Specifically, she pointed to strong labour safeguards, integrated environmental protections, a new chapter on gender rights to promote gender equality, a chapter dedicated to Indigenous people and reforming the investor-state dispute settlement process to ensure governments can pass regulations in the public interest without facing corporate legal action.
The Canada-EU deal, known as CETA, comes into effect Sept. 21.
Freeland said those "progressive elements," including labour standards, were important to maintaining popular support for free markets.
"Canadians broadly support free trade. But their enthusiasm wavers when trade agreements put our workers at an unfair disadvantage because of the high standards that we rightly demand. Instead, we must pursue progressive trade agreements that are win-win, helping workers both at home and abroad to enjoy higher wages and better conditions."
Freeland said the renegotiations are an opportunity to cut red tape and harmonize regulations to "make life easier for business people on both sides of the border."
Also among the six goals Freeland set out in her speech Monday:
- Creating a freer market for government procurement by pushing back against "local-content provisions" for major government contracts, a swipe at "Buy American" laws in the United States.
- Easier cross-border movement of business professionals by expanding NAFTA's Chapter 16 provisions for temporary entry for businesspeople.
- Maintaining Canada's traditional protections under NAFTA, including a dispute resolution system to ensure anti-dumping and countervailing duties are applied fairly, as well as an exception to preserve Canadian culture and Canada's system of supply management.

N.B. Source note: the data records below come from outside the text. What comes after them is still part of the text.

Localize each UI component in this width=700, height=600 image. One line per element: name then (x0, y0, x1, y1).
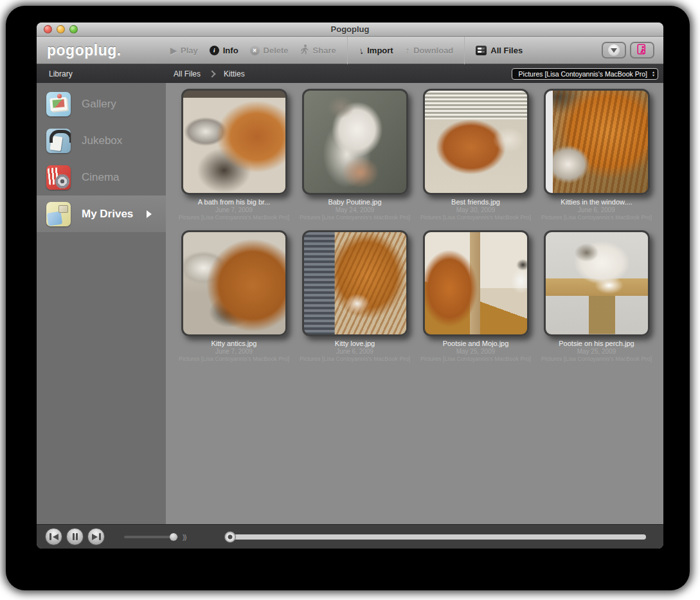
sidebar-item-label: Gallery (82, 98, 116, 111)
photo-grid: A bath from his big br... June 7, 2009 P… (166, 83, 663, 524)
photo-title: Baby Poutine.jpg (294, 198, 415, 206)
sidebar-item-cinema[interactable]: Cinema (37, 159, 166, 195)
sidebar-item-label: Jukebox (82, 134, 122, 147)
photo-cell: Baby Poutine.jpg May 24, 2009 Pictures [… (294, 89, 415, 221)
pause-button[interactable] (66, 528, 84, 545)
photo-date: May 30, 2009 (415, 206, 536, 214)
toolbar-separator (347, 37, 348, 64)
play-button[interactable]: ▶ Play (170, 46, 198, 55)
exit-button[interactable] (630, 42, 654, 59)
progress-knob[interactable] (224, 531, 236, 543)
progress-slider[interactable] (226, 534, 646, 540)
play-icon: ▶ (170, 46, 177, 55)
photo-title: Pootsie on his perch.jpg (536, 340, 657, 347)
disclosure-arrow-icon (147, 210, 152, 218)
photo-thumbnail[interactable] (544, 230, 650, 336)
import-icon: ↓ (357, 44, 364, 56)
all-files-icon (476, 46, 487, 55)
breadcrumb-bar: Library All Files Kitties Pictures [Lisa… (37, 64, 663, 83)
chevron-right-icon (208, 70, 215, 77)
photo-thumbnail[interactable] (181, 89, 287, 195)
all-files-label: All Files (490, 46, 523, 55)
drive-select-value: Pictures [Lisa Contoyannis's MacBook Pro… (519, 70, 647, 78)
all-files-button[interactable]: All Files (476, 46, 523, 55)
play-label: Play (181, 46, 198, 55)
photo-thumbnail[interactable] (544, 89, 650, 195)
photo-title: Kitty love.jpg (294, 340, 415, 347)
import-label: Import (367, 46, 393, 55)
select-arrows-icon: ▴▾ (652, 71, 654, 77)
next-button[interactable] (87, 528, 105, 545)
cinema-icon (46, 165, 71, 190)
photo-source: Pictures [Lisa Contoyannis's MacBook Pro… (536, 356, 657, 362)
import-button[interactable]: ↓ Import (359, 45, 393, 56)
photo-date: May 25, 2009 (415, 348, 536, 355)
download-button[interactable]: ↑ Download (405, 45, 454, 56)
photo-thumbnail[interactable] (181, 230, 287, 336)
window-title: Pogoplug (37, 24, 663, 34)
photo-date: May 25, 2009 (536, 348, 657, 355)
breadcrumb: All Files Kitties (174, 69, 245, 78)
photo-title: A bath from his big br... (174, 198, 294, 206)
photo-cell: Pootsie and Mojo.jpg May 25, 2009 Pictur… (415, 230, 536, 362)
info-icon: i (210, 46, 219, 55)
sidebar: Gallery Jukebox Cinema My Drives (37, 83, 166, 524)
jukebox-icon (46, 129, 71, 153)
info-button[interactable]: i Info (210, 46, 238, 55)
toolbar-separator (464, 37, 465, 64)
sidebar-item-label: Cinema (82, 171, 120, 184)
next-icon (92, 534, 98, 540)
toolbar: pogoplug. ▶ Play i Info ✕ Delete Share ↓ (37, 37, 663, 64)
photo-thumbnail[interactable] (302, 89, 408, 195)
my-drives-icon (46, 202, 71, 226)
photo-title: Kitty antics.jpg (174, 340, 294, 347)
photo-thumbnail[interactable] (423, 230, 529, 336)
drive-select[interactable]: Pictures [Lisa Contoyannis's MacBook Pro… (512, 68, 658, 80)
photo-date: June 7, 2009 (174, 348, 294, 355)
exit-icon (637, 44, 647, 57)
photo-cell: Kitty antics.jpg June 7, 2009 Pictures [… (174, 230, 294, 362)
sidebar-item-gallery[interactable]: Gallery (37, 86, 166, 122)
pause-icon (73, 533, 75, 540)
photo-title: Pootsie and Mojo.jpg (415, 340, 536, 347)
volume-knob[interactable] (170, 533, 177, 541)
info-label: Info (223, 46, 238, 55)
sync-button[interactable] (602, 42, 626, 59)
title-bar[interactable]: Pogoplug (37, 23, 663, 37)
photo-source: Pictures [Lisa Contoyannis's MacBook Pro… (415, 214, 536, 221)
breadcrumb-kitties: Kitties (224, 69, 245, 78)
photo-date: June 6, 2009 (294, 348, 415, 355)
photo-cell: Kitties in the window.... June 6, 2009 P… (536, 89, 657, 221)
photo-source: Pictures [Lisa Contoyannis's MacBook Pro… (174, 356, 294, 362)
share-icon (300, 44, 309, 57)
delete-label: Delete (264, 46, 289, 55)
sidebar-item-jukebox[interactable]: Jukebox (37, 122, 166, 159)
pogoplug-window: Pogoplug pogoplug. ▶ Play i Info ✕ Delet… (37, 23, 663, 549)
photo-source: Pictures [Lisa Contoyannis's MacBook Pro… (294, 214, 415, 221)
gallery-icon (46, 92, 71, 116)
photo-date: June 7, 2009 (174, 206, 294, 214)
breadcrumb-all-files[interactable]: All Files (174, 69, 201, 78)
photo-source: Pictures [Lisa Contoyannis's MacBook Pro… (415, 356, 536, 362)
share-button[interactable]: Share (300, 44, 336, 57)
download-circle-icon (608, 44, 620, 56)
pogoplug-logo: pogoplug. (47, 42, 138, 59)
photo-source: Pictures [Lisa Contoyannis's MacBook Pro… (536, 214, 657, 221)
photo-title: Best friends.jpg (415, 198, 536, 206)
playback-bar: )) (37, 524, 663, 549)
delete-button[interactable]: ✕ Delete (250, 46, 289, 55)
sidebar-item-my-drives[interactable]: My Drives (37, 195, 166, 232)
photo-source: Pictures [Lisa Contoyannis's MacBook Pro… (174, 214, 294, 221)
photo-source: Pictures [Lisa Contoyannis's MacBook Pro… (294, 356, 415, 362)
photo-thumbnail[interactable] (423, 89, 529, 195)
photo-cell: Pootsie on his perch.jpg May 25, 2009 Pi… (536, 230, 657, 362)
photo-title: Kitties in the window.... (536, 198, 657, 206)
photo-cell: Best friends.jpg May 30, 2009 Pictures [… (415, 89, 536, 221)
library-label: Library (49, 69, 174, 78)
volume-slider[interactable] (124, 536, 178, 538)
share-label: Share (313, 46, 336, 55)
previous-button[interactable] (45, 528, 62, 545)
photo-thumbnail[interactable] (302, 230, 408, 336)
delete-icon: ✕ (250, 46, 260, 55)
photo-date: May 24, 2009 (294, 206, 415, 214)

Perhaps attempting to prepare Canadians for difficult times ahead, Freeland explained things could get messy, likening the process to remodelling one's kitchen. She recalled that the late Simon Reisman, Canada's chief negotiator during free-trade talks with the United States in 1987, dramatically walked away from the bargaining table at one point.
Freeland herself walked away last year from negotiations on CETA.
Freeland testifies at trade committee
Appearing before the international trade committee after her speech at the Ottawa school, Freeland was asked to account for specific elements of business between Canada and the United States.
NDP Tracey Ramsey argued that CETA had "eroded" Canada's system of supply management in the dairy sector, and noted that the American administration takes issue with the arrangement. Conservative MP Dave Van Kesteren similarly wondered if Freeland would change the rules around dairy access.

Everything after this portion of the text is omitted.